Greensburg diocese warns sex abuse report will contain familiar priests' names
A new report from the Greensburg Catholic Diocese warned parishioners that they will see both familiar and unfamiliar priests’ names with the public release of an edited grand jury report that examined decades of allegations of sexual abuse in the diocese and five others across the state, including Pittsburgh.
The diocesan report, titled “Progress Update on the Protection of Children: Higher Standards of Today’s Catholic Church,” promises that the diocese — which has been mum on the investigation — will release names of credibly accused clergy once the grand jury report is made public. The Supreme Court has ordered that an edited version will be released no later than Tuesday.
“We want the survivors to have the voice they deserve,” the Greensburg Diocese said in its report.

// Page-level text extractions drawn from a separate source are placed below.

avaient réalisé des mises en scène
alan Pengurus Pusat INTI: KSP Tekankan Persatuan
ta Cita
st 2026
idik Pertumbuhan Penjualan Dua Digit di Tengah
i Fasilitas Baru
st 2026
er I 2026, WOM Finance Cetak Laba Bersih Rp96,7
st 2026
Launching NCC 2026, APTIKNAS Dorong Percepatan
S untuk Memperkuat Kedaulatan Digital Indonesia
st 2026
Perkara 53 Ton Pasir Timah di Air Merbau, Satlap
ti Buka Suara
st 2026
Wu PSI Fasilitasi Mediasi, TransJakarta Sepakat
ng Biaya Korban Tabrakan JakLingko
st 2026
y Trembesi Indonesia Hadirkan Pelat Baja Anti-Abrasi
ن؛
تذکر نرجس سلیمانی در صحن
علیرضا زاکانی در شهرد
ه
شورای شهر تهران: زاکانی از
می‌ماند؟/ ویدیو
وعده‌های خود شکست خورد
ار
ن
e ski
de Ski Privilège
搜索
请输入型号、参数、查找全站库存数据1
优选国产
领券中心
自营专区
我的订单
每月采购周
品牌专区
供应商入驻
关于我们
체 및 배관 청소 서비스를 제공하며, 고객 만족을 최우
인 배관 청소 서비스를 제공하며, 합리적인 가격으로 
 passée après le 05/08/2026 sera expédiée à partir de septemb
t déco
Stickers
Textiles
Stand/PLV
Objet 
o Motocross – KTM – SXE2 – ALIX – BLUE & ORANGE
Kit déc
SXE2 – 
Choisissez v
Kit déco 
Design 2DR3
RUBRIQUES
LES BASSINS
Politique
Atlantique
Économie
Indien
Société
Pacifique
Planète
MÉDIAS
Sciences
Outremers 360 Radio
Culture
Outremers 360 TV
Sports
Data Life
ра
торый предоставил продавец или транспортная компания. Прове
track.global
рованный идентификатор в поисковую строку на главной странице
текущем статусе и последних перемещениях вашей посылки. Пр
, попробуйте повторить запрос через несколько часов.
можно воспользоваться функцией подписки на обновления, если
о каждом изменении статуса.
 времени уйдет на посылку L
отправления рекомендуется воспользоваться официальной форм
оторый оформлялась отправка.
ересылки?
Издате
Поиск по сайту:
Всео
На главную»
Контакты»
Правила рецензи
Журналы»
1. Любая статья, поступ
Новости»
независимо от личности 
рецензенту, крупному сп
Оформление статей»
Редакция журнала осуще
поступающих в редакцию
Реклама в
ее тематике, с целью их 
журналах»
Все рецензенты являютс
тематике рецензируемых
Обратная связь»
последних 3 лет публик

It reiterated that church officials support the release of the grand jury report and said the diocese would have considered going public if the court process had caused further delays.
Greensburg’s announcement follows an identical announcement the Pittsburgh Diocese issued last week.
The dioceses of Erie and Harrisburg both have already released the names of credibly accused priests and other diocesan employees ahead of the grand jury report.
Sections of the grand jury report that have been made public ahead of its full release stated that the panel included the names of more than 300 “predator priests,” many dating back decades.
A report from the grand jury that took testimony from dozens of survivors of child sexual abuse was blocked in June after about two dozen clergymen named in it but not criminally charged filed petitions saying it violated their rights to due process and reputation.
The Pennsylvania Supreme Court agreed to issue an interim report no later than Aug. 14, with their names blacked out, pending a hearing on the issue next month.
The Greensburg diocese previously reported that it had paid $667,711 in settlements and counseling fees related to allegations since the founding of the diocese in 1951.
The new report charts the church’s adoption of increasingly strict standards in recent decades, details Bishop Edward C. Malesic’s quick response to two recent allegations and promises support for survivors who wish to come forward.
“We are sorry: a sincere and open apology to the survivors of child sexual abuse and to all those impacted by the grievous failures of the church,” the 17-page report opens.